En segundo lugar y en relación a los efectos de las tareas comunitarias quisiéramos señalar una cuestión vinculada a los procesos de resignificación, oposición (o resistencia) efectuados por los jóvenes y las jóvenes que refiere al modo en que las tareas comunitarias pueden tener un fin moralizante, en distintos grados de concentración y violencia, o bien ejercerse en términos instrumentales con el objeto de evitar un castigo mayor. Si bien podemos pensarlas como un proceso de autoregulación interna que se busca promover en el joven desde las instituciones comunitarias, guiando su conducta en un sentido determinado por reglas (Durkheim, 1971), para que el cumplimiento de esas reglas de acción predetermine la conducta de los y las jóvenes es preciso que estos últimos las realicen no para impedir otro tipo de pena sino como fin en sí mismo. De otro modo, las fuerzas morales perderían su sacralidad, ese «no sé qué» que impone el respeto a la norma e impulsa a «conducirse con continuidad, según principios constantes superiores a los impulsos y sugestiones casuales» (Durkheim, 1971, p. 57). En tal sentido, pudimos advertir que los discursos juveniles a favor de las medidas alternativas se presentaron, ante todo, como discursos contra el encierro. Aquí el carácter «alternativo» de las medidas se revela como falaz pues, como sostiene Pavarini, «siguiendo esta estrategia, se crea una circularidad entre la cárcel y ‘algo diferente de’ la cárcel misma. Por esta vía, no se libera de la necesidad de la cárcel; al contrario, se afirma, de otra manera, su esencialidad» (Pavarini, 1999, p. 80).

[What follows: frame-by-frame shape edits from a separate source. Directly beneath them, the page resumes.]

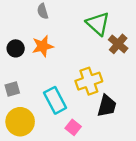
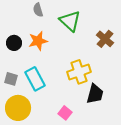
green triangle: (98, 24) -> (70, 21), moved
gray square: (12, 89) -> (11, 79), turned 32
cyan rectangle: (55, 100) -> (35, 79), moved

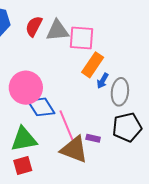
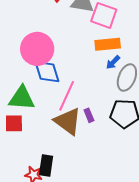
orange rectangle: (93, 65) -> (108, 44), turned 35
pink line: (66, 125) -> (67, 96), turned 32
purple rectangle: (93, 138) -> (89, 115), turned 40

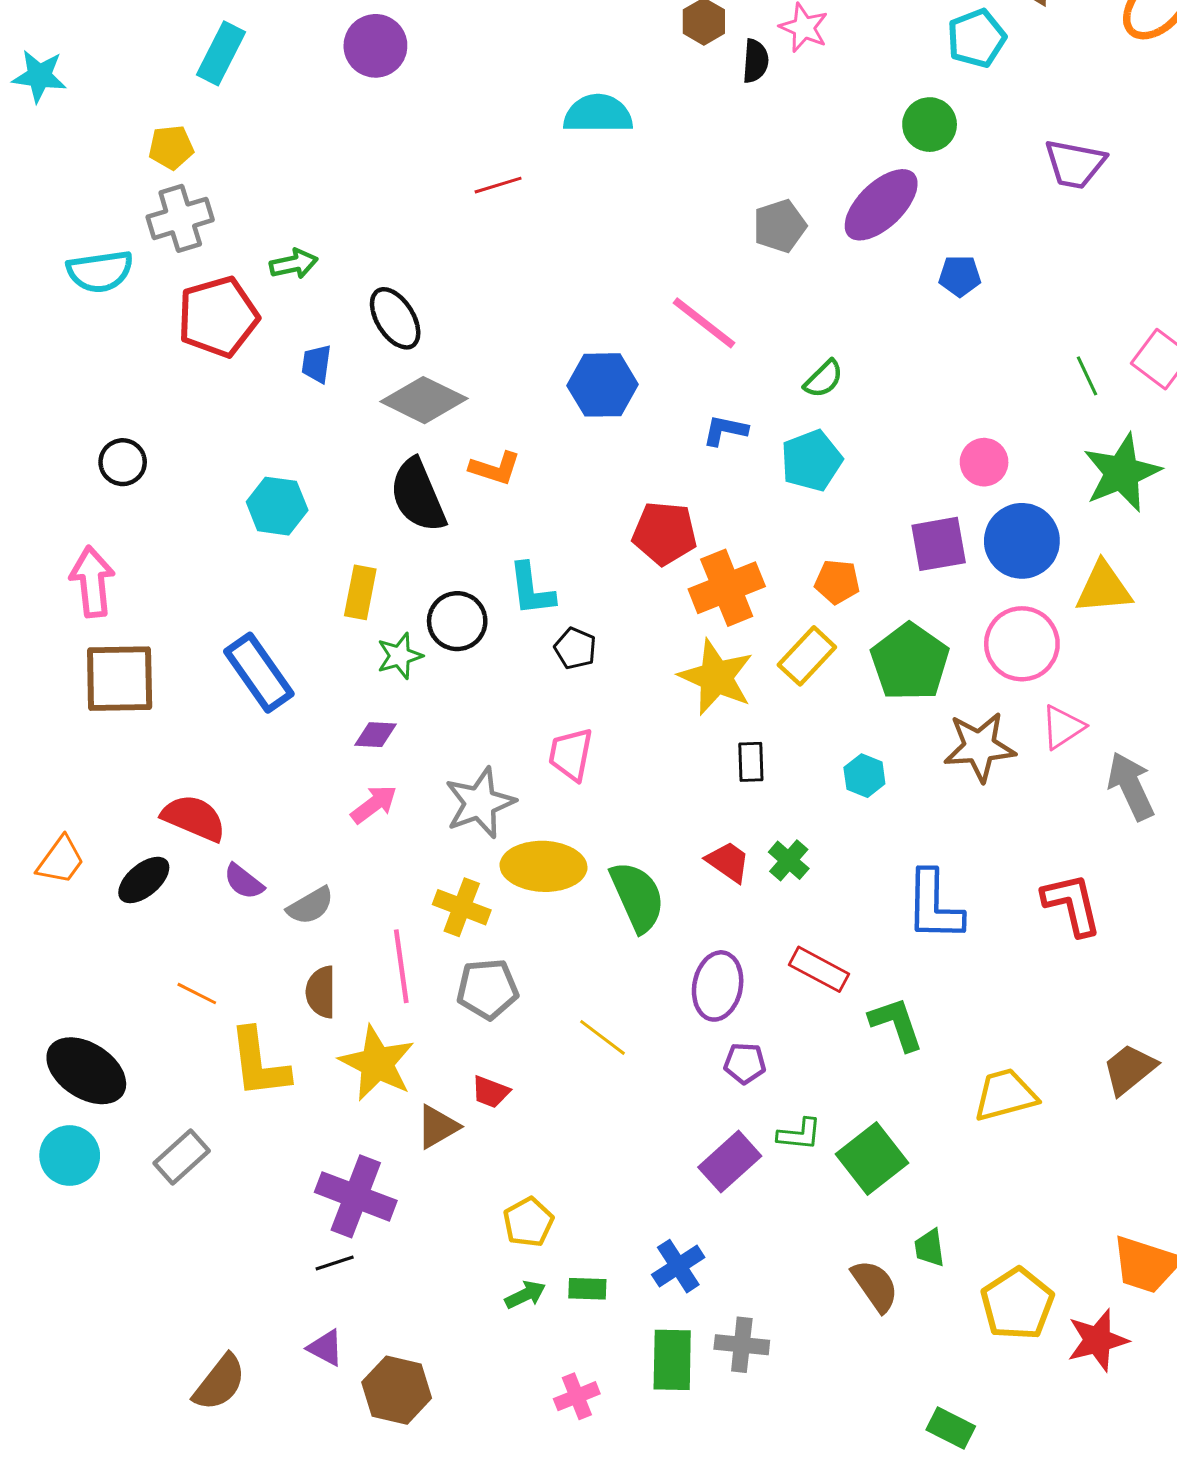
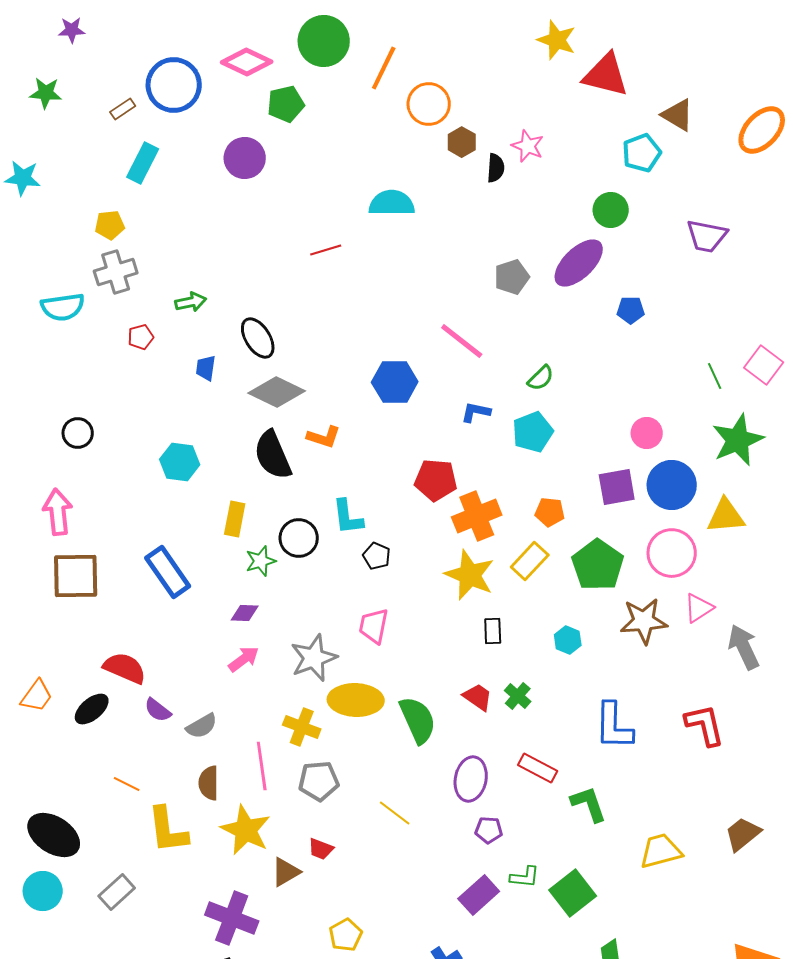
red pentagon: (218, 317) -> (141, 337), size x0.5

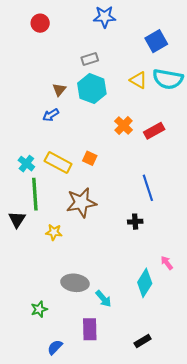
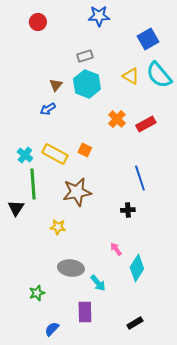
cyan semicircle: (168, 79) -> (159, 75), turned 40
yellow star: (54, 232) -> (58, 227), moved
pink arrow: (167, 263) -> (116, 249), moved

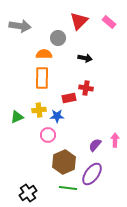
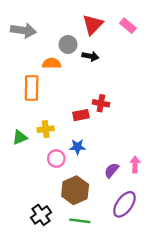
black arrow: (85, 58) -> (90, 56), moved
orange rectangle: (42, 78) -> (32, 88), moved
blue star: (57, 116) -> (77, 147), moved
purple ellipse: (92, 174) -> (124, 204), moved
black cross: (28, 193) -> (41, 215), moved

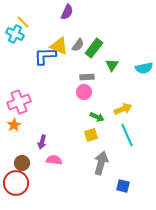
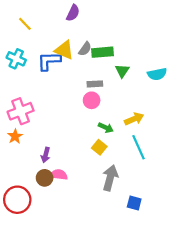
cyan cross: (15, 34) -> (16, 59), moved
green rectangle: (94, 48) -> (102, 52), turned 48
yellow square: (91, 135) -> (99, 147), turned -32
brown circle: (22, 163) -> (45, 178), moved

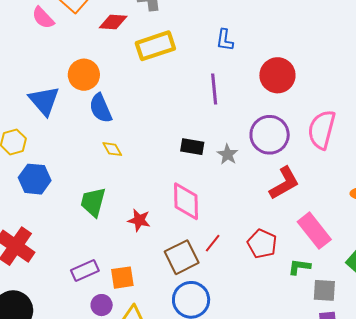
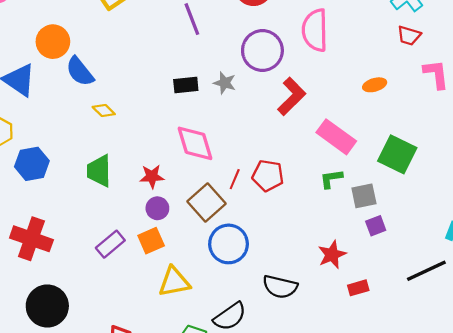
red pentagon: (262, 244) -> (268, 176), moved
purple circle: (102, 305) -> (157, 208), moved

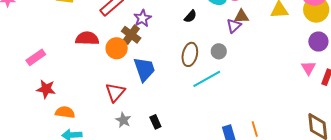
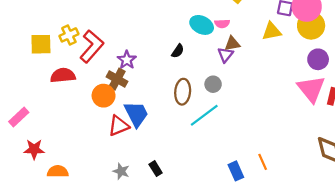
red semicircle: (87, 38) -> (63, 75), moved
pink triangle: (308, 68) -> (311, 89), size x1.8
red triangle: (115, 92) -> (119, 126), moved, turned 35

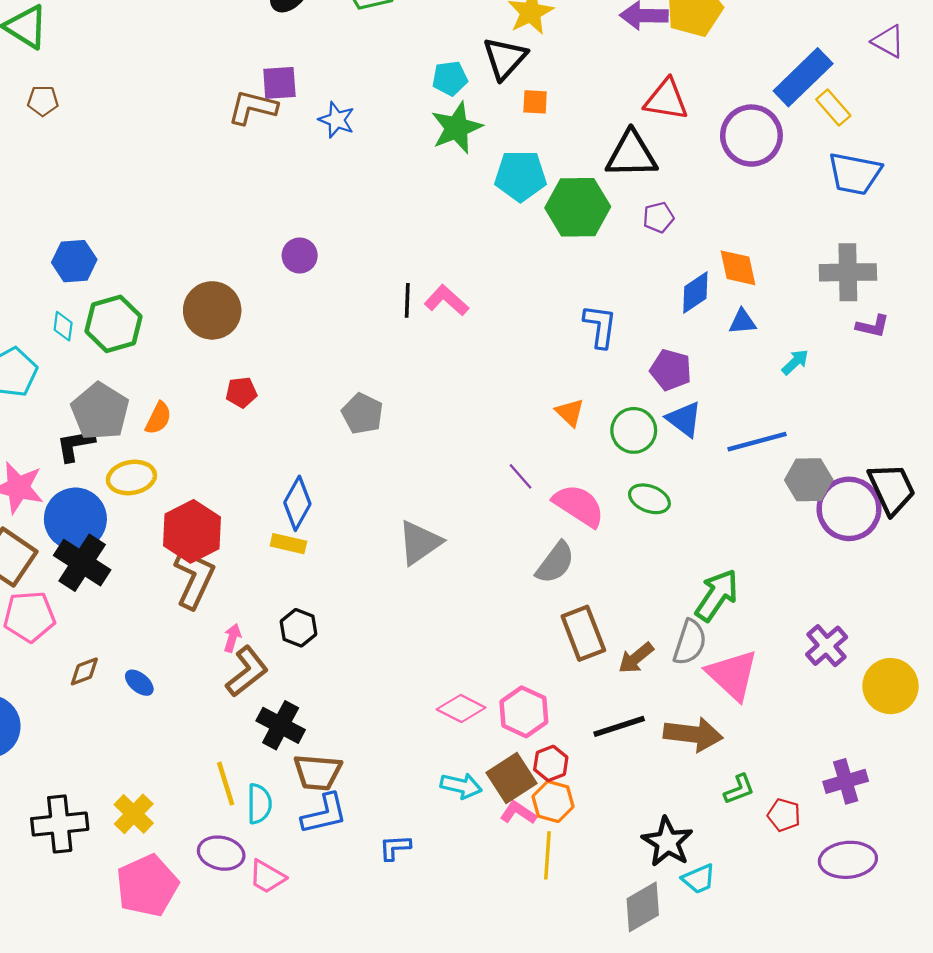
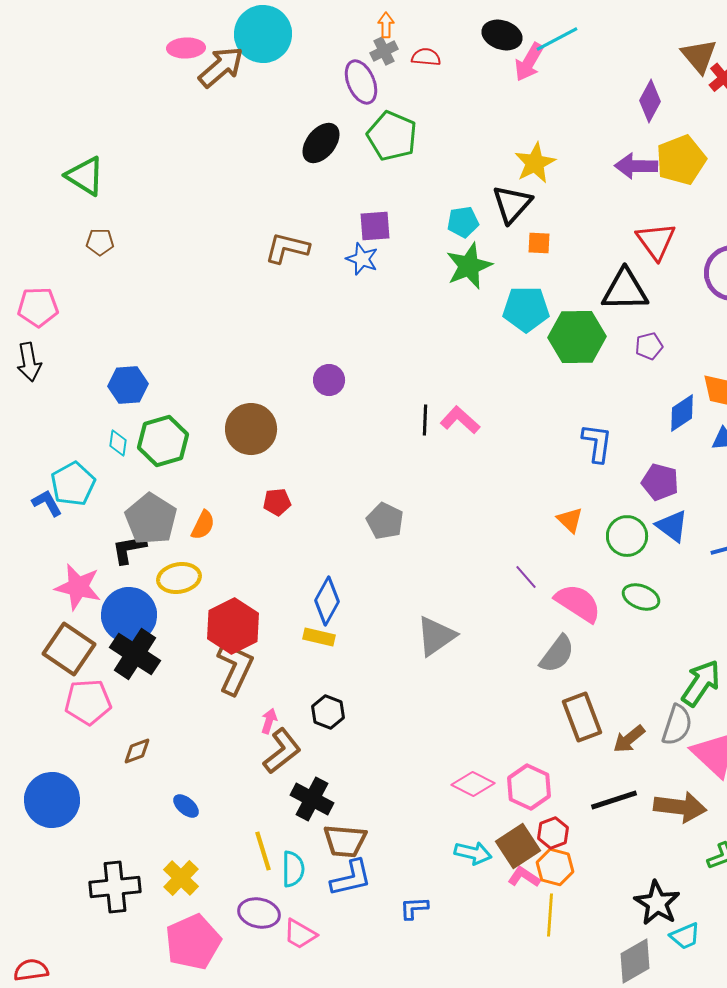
purple square: (279, 83) -> (375, 226), moved
red triangle: (666, 100) -> (656, 241), turned 45
blue ellipse: (139, 683) -> (186, 806), moved

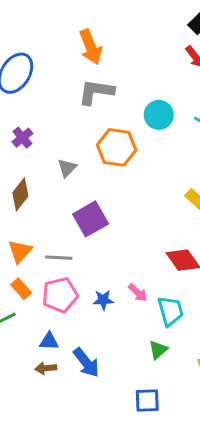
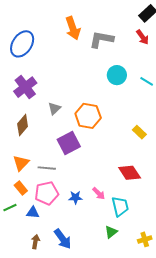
gray L-shape: (96, 92) -> (101, 39), moved
purple cross: (22, 138) -> (25, 87), size x1.6
orange hexagon: (117, 147) -> (88, 116), moved
blue triangle: (49, 341) -> (33, 213), moved
brown arrow: (46, 368) -> (35, 242), turned 104

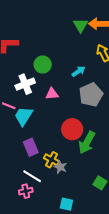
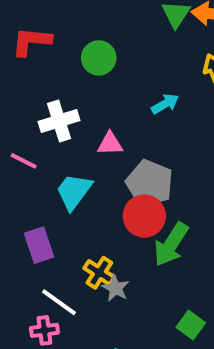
green circle: (43, 65) -> (99, 58), moved
gray pentagon: (91, 95) -> (150, 183), moved, turned -30
cyan trapezoid: (23, 116) -> (74, 191), moved
purple rectangle: (31, 147) -> (39, 245), moved

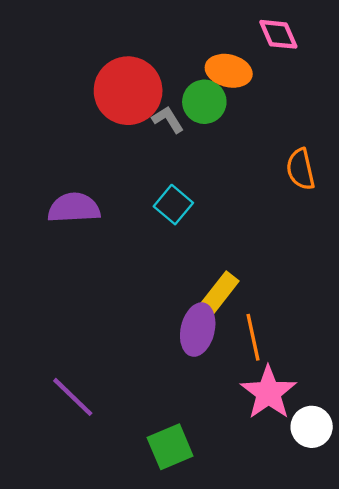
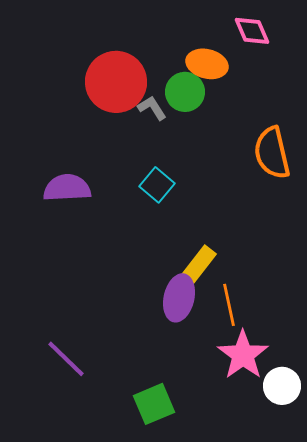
orange semicircle: (301, 169) -> (272, 153), size x1.4

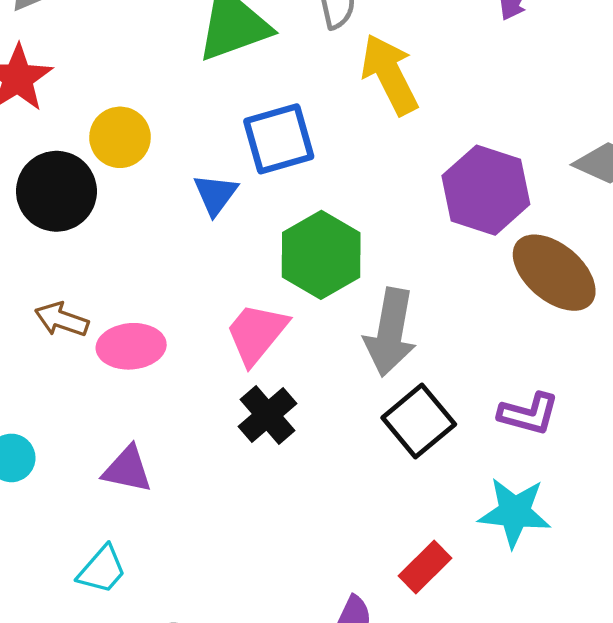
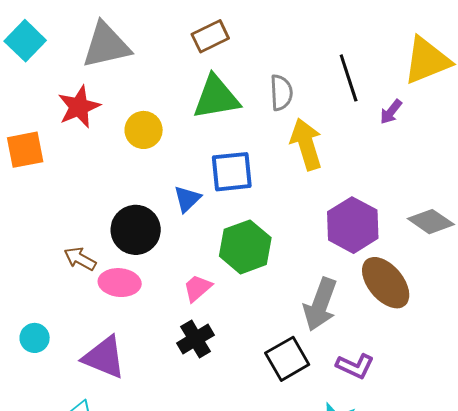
yellow circle: (120, 137) -> (144, 130), moved
black circle: (56, 191) -> (136, 230), moved
gray arrow: (390, 332) -> (320, 304), moved
pink trapezoid: (257, 333) -> (198, 288), size x0.7
purple triangle: (127, 469) -> (104, 357), size x1.4

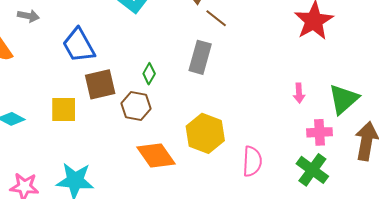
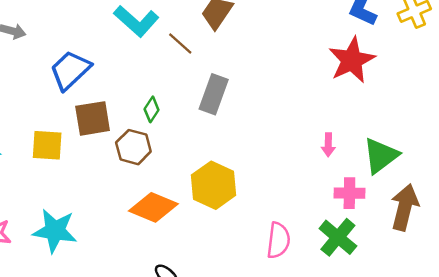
brown line: (216, 18) -> (180, 43), moved
blue trapezoid: (79, 45) -> (70, 70), turned 72
orange diamond: (156, 155) -> (153, 207), turned -36
pink semicircle: (252, 161) -> (278, 240), moved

O, como agregaría Baratta: «todo reformismo tiene sus límites si no forma parte de una estrategia reduccionista a corto y mediano plazo y abolicionista a largo plazo respecto a la institución misma» (1990, p. 379).
Por todo lo dicho anteriormente, nos animamos a afirmar que más que de medidas «alternativas» se trata de medidas no privativas de libertad. Tal afirmación conlleva la limitación de realizarse sobre la base de los significados atribuidos a las medidas por parte de sus destinatarios/as y no del conjunto de actores (institucionales, comunitarios, judiciales, familiares, etc.) que constituyen el dispositivo.13 Sin embargo, creemos importante relevar la voz de los jóvenes y las jóvenes, sus formas de sentir y de pensar, en torno a dichas medidas como preferibles al encierro. En tal sentido, creemos que la pregunta que debemos hacernos en torno a los discursos juveniles que subrayan su predilección por las medidas alternativas es por el alcance de sus efectos descriminalizantes. En este punto seguimos a Park (2008) quien nos invita a pensar si el problema de status que les genera el hecho de reconocerse frente a la comunidad como teniendo que cumplir tareas comunitarias o arresto domiciliario puede impulsarlos a refugiar en la subcultura delictiva. Allí donde los valores que suponen el fracaso de los/as jóvenes rechazados pueden ser respetados; o, considerando que la conducta de los/as jóvenes se halla influenciada por la opinión pública del vecindario en tanto los obliga a actuar de acuerdo a sus códigos y reglas, si acaso la actitud receptiva hacia ellos/as en el marco del cumplimiento de dichas medidas puede posibilitar que su identidad desacreditada mejore y la comunidad comience a respetarlos/as y tratarlos/as como a un par más.